The slowdown is in part blamed on the ongoing slump in commodity prices.

"Some of the most generous payers across the world have cast payouts aside in order to cope with falling prices," said Simon Colvin, analyst at Markit in the research note.

"In Australia and U.K. aggregate dividends will actually fall from last year's total," he said.

Listed in both countries, mining company BHP Billiton is forecast to more than halve its payments in order to protect its credit rating.

Other FTSE-listed blue chips from sectors such as pharmaceuticals and banks are expected to hold payouts flat this year.

US ahead of the pack

Meanwhile, distributions from the world's biggest economy look less gloomy, according to Markit.

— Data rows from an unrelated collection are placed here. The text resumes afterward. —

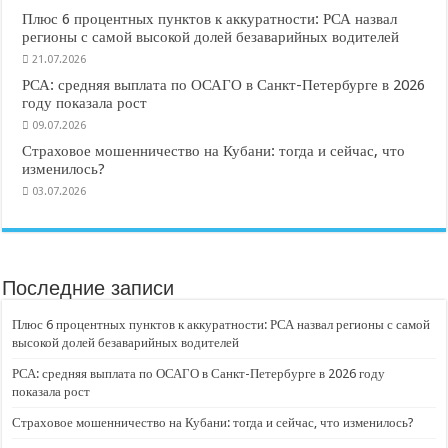
Плюс 6 процентных пунктов к аккуратности: РСА назвал
регионы с самой высокой долей безаварийных водителей
21.07.2026
РСА: средняя выплата по ОСАГО в Санкт-Петербурге в 2026
году показала рост
09.07.2026
Страховое мошенничество на Кубани: тогда и сейчас, что
изменилось?
03.07.2026
Последние записи
Плюс 6 процентных пунктов к аккуратности: РСА назвал регионы с самой
высокой долей безаварийных водителей
РСА: средняя выплата по ОСАГО в Санкт-Петербурге в 2026 году
показала рост
Страховое мошенничество на Кубани: тогда и сейчас, что изменилось?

It expects the 500 largest U.S. firms will grow ordinary dividend payments in 2016 to $425 billion. That marks a growth rate of 6.9 percent year-on-year.

Despite outperforming other regions that number marks the lowest annual growth for five years.

Markit reports that the best performers for dividends in the U.S. will come from real estate, autos and banks.

2016 US aggregate dividends by sector - $bn

However, rising rates from the U.S. Federal Reserve may see dividend paying stocks fall out of favour.

A rising federal funds rate could make government bonds more attractive to institutional investors than dividend-paying stocks.

South Korean firms to splash cash

In Asia, South Korea is expected to be the big dividend growth story as conglomerates follow government instructions to unlock cash piles.

"This will see aggregate payments made by the country grow by 20.9 percent; over ten times the growth seen in the rest of the region," said Colvin.

Other bright spots in Asia include New Zealand, the Philippines and India.

For China, Markit tips a growth rate of all dividends to hit 5.3 percent, a rise from this year but far short of the double-digit growth recorded between 2012 and 2014.